One advantage of the Lipper system is that investors can dig into an overall Lipper ranking to determine which of these five metrics played a crucial role. Funds within the same peer group are ranked into one of five categories numbered 1 to 5 (best to worst) using a flat distribution of 20% each so that an equal number of funds are assigned to each performance category. Lipper also provides an overall fund rating based on total return with capital gains and dividends re-invested.

Morningstar Mutual Fund Rating System Methodology

Morningstar Ratings has the following characteristics:

  • Mutual funds are evaluated against a peer group
  • Ratings are based on the funds’ risk-adjusted returns

Within each Morningstar Category, the top 10% of funds receive five stars, and the bottom 10% receives one star. The 4-star category encompasses 22.5% of the peer group as does the 2-star category (immediately above the 1-star category). The middle category (3 stars) contains the remaining 35% of funds.

Funds are rated for up to three time-periods:three-, five-, and 10-years.
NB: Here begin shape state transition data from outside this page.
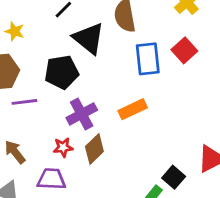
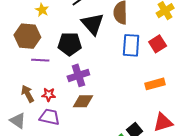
orange rectangle: (133, 109) -> (155, 84), moved
red star: (63, 147) -> (49, 95), moved
brown diamond: (94, 149) -> (83, 101), turned 35

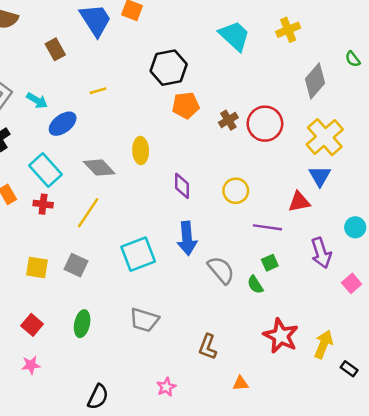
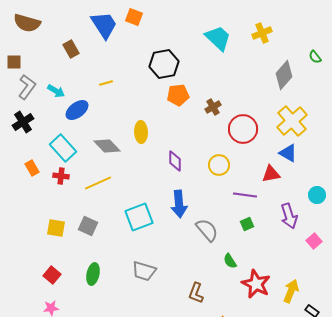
red circle: (265, 124) -> (243, 129), moved
blue triangle: (320, 176) -> (288, 153), turned -30
yellow line: (88, 213) -> (98, 183), turned 32
green semicircle: (255, 285) -> (230, 261), moved

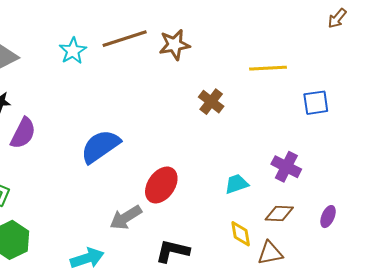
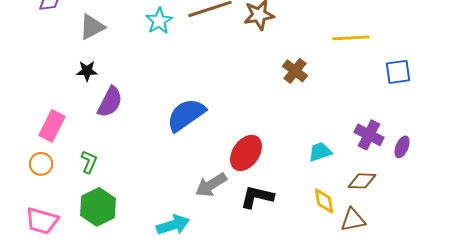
purple ellipse: (328, 217) -> (402, 147), moved
black L-shape: (172, 251) -> (257, 197), moved

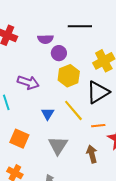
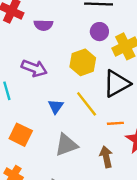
purple semicircle: (45, 39) -> (43, 25), moved
purple circle: (59, 53) -> (99, 32), moved
gray triangle: (58, 145) -> (66, 145), turned 35

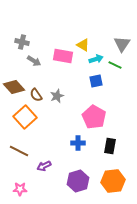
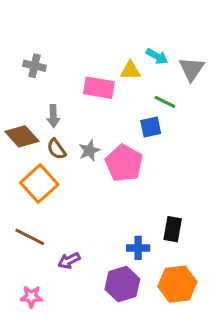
yellow triangle: (83, 45) -> (130, 70), turned -32
cyan arrow: (96, 59) -> (157, 56), moved, turned 48
gray arrow: (34, 61) -> (53, 116), moved, turned 56
green line: (115, 65) -> (165, 102), moved
pink pentagon: (94, 117) -> (124, 163), moved
blue cross: (78, 143) -> (138, 248), moved

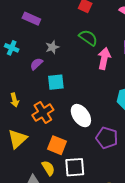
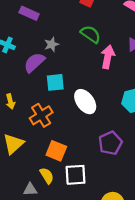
purple semicircle: (36, 64) -> (34, 63), size x1.5
white ellipse: (81, 116) -> (85, 102), moved
purple pentagon: (107, 138) -> (110, 143), turned 30

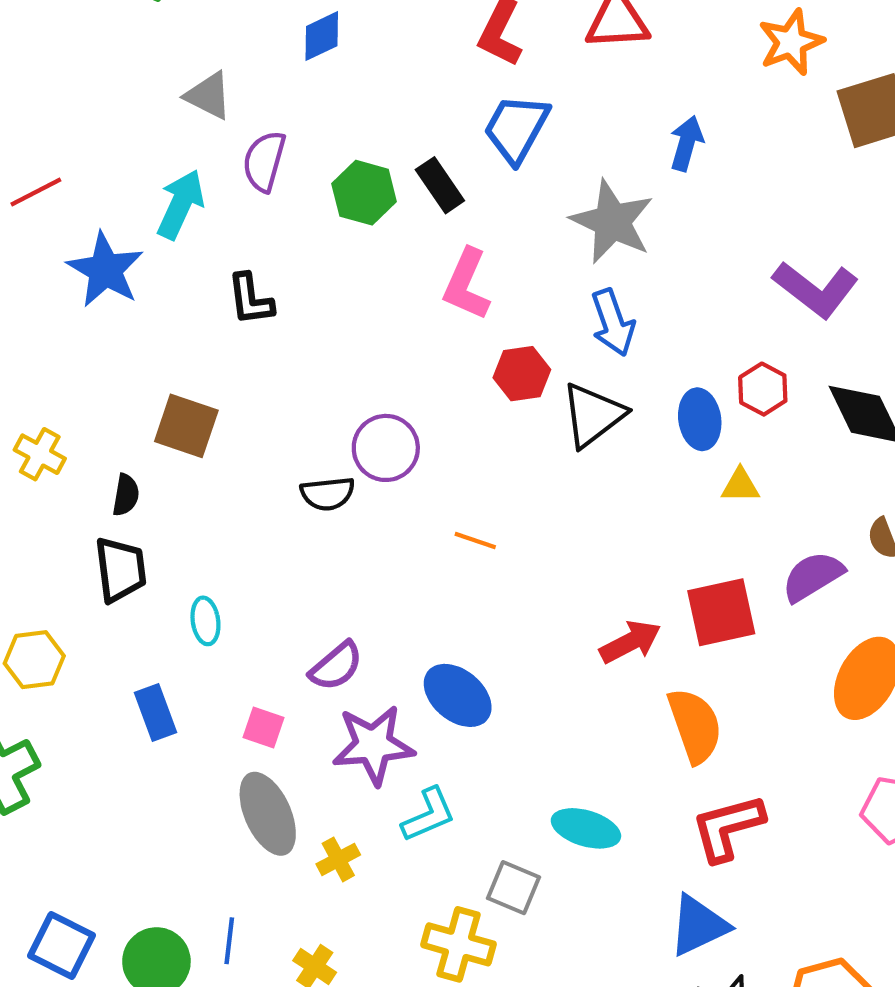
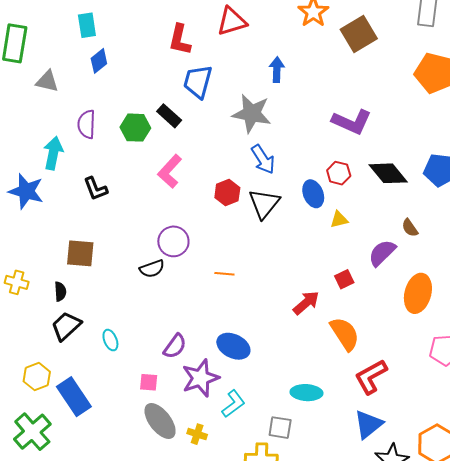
gray triangle: (209, 96) -> (47, 81), moved
pink L-shape: (466, 284) -> (170, 171), moved, turned 32
black trapezoid: (120, 570) -> (66, 326), turned -112
red square: (721, 612) -> (344, 279), size x0.6
blue rectangle: (156, 712) -> (74, 397), moved, size x1.5
yellow cross: (338, 859) -> (197, 434), turned -30

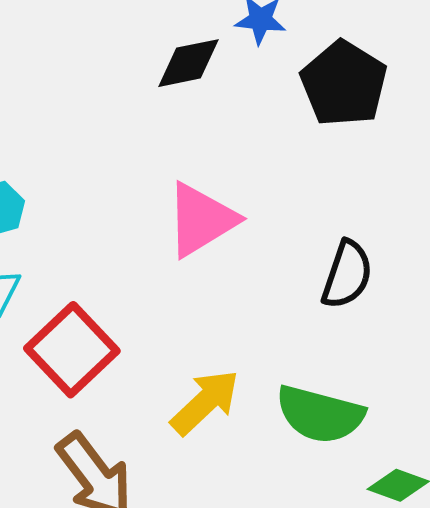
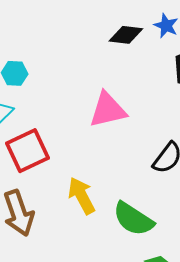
yellow arrow: (205, 402) -> (82, 196), turned -93

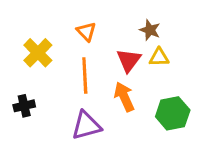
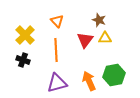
orange arrow: (124, 97) -> (89, 81), moved
black cross: (24, 106) -> (23, 60), moved, turned 32

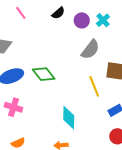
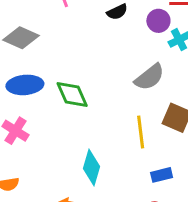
purple circle: (82, 20) -> (158, 21), moved

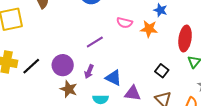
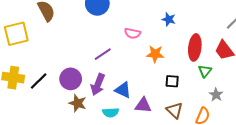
orange star: (149, 29) -> (155, 54), moved
black square: (162, 71) -> (172, 81), turned -32
purple arrow: (89, 72) -> (98, 85), size x1.5

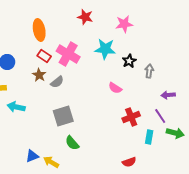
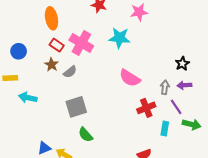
black star: (129, 61) -> (182, 64), moved
gray arrow: (149, 71) -> (165, 87), moved
pink semicircle: (115, 88) -> (130, 78), size x1.5

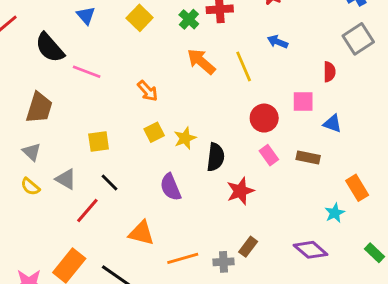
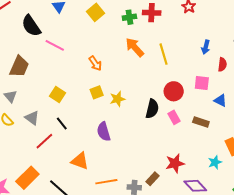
green cross: (189, 19) -> (129, 17), turned 32
blue arrow: (278, 42) -> (206, 47), moved, turned -104
yellow square: (99, 142) -> (58, 94), turned 35
black semicircle: (216, 157) -> (152, 109), moved
red star: (240, 191) -> (175, 163), moved

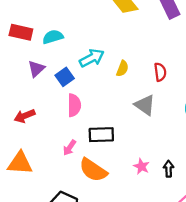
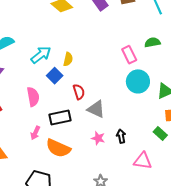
red semicircle: (160, 72) -> (79, 92), moved
blue square: (65, 77) -> (55, 76), moved
gray triangle: (145, 105) -> (96, 109), moved

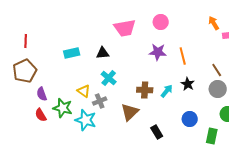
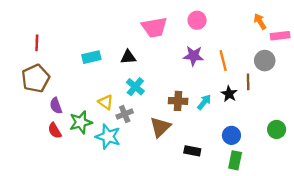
brown line: (217, 70) -> (248, 82), moved, turned 32
gray circle: (218, 89) -> (265, 61), moved
green star: (63, 108) -> (81, 122), turned -30
black rectangle: (157, 132) -> (192, 151), turned -48
green rectangle: (212, 136) -> (235, 160), moved

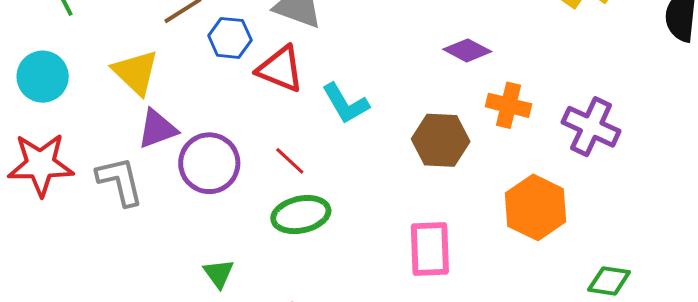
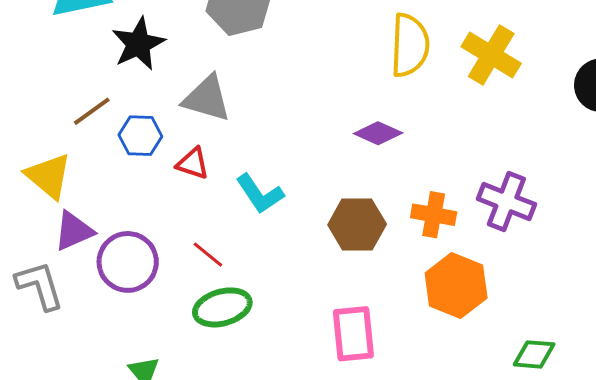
red triangle: (280, 69) -> (193, 163), size x0.7
orange cross: (508, 105) -> (434, 215), moved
These multi-year ratings are combined to produce an overall score.

Ratings are objective, based entirely on a mathematical evaluation of risk-adjusted past performance. They’re a useful tool for identifying funds worthy of further research, but shouldn’t be considered buy or sell signals.

Lipper Mutual Fund Rating System Methodology

Lipper ranks mutual funds according to a peer-based performance system which measures returns according to specific time frames and fund classifications (small, mid, multi and large-cap). Mutual fund returns are assigned a rank that places each fund within a group – the lower the number rank, the better the fund performed compared to other funds in the classification group. For example, a rank of 24 indicates that the fund has the 24th best rate of return in its category. In effect, Lipper ranking reflects how well the fund performed compared to its peers for a given period. Because the number of mutual funds in a classification group can vary widely, Lipper also calculates a percentile measure for each fund.

Lipper ratings are derived from formulas that analyze funds against clearly defined criteria. Funds are ranked against their peers on each of five measures:

  1. Total Return
  2. Consistent Return
  3. Preservation
  4. Expense
  5. Tax Efficiency

Each of these criteria is defined below:
Scores are subject to change every month and are calculated for the following periods: 3-year, 5-year, 10-year, and overall. The overall calculation is based on an equal-weighted average of percentile ranks for each measure over 3-year, 5-year, and 10-year periods (if applicable). For each measure, the highest 20% of funds in each peer group are named Lipper Leaders. The next 20% receive a rating of 2; the middle 20% are rated 3; the next 20% are rated 4, and the lowest 20% are rated 5.

  1. Total Return – A Lipper Leader for Total Return is a fund that has provided superior total returns when compared to a group of similar funds.
  2. Consistent Return – A Lipper Leader for Consistent Return is a fund that has provided superior consistency and risk-adjusted returns when compared to a group of similar funds.
  3. Preservation – A Lipper Leader for Preservation is a fund that has demonstrated a superior ability to preserve capital in a variety of markets when compared with its peers.
  4. Expense – Lipper Leaders for Expense are funds that have successfully managed to keep its expenses low relative to its peers and within its load structure.
  5. Tax Efficiency – A Lipper Leader for Tax Efficiency is a fund that has been successful at postponing taxes over the measurement period relative to similar funds.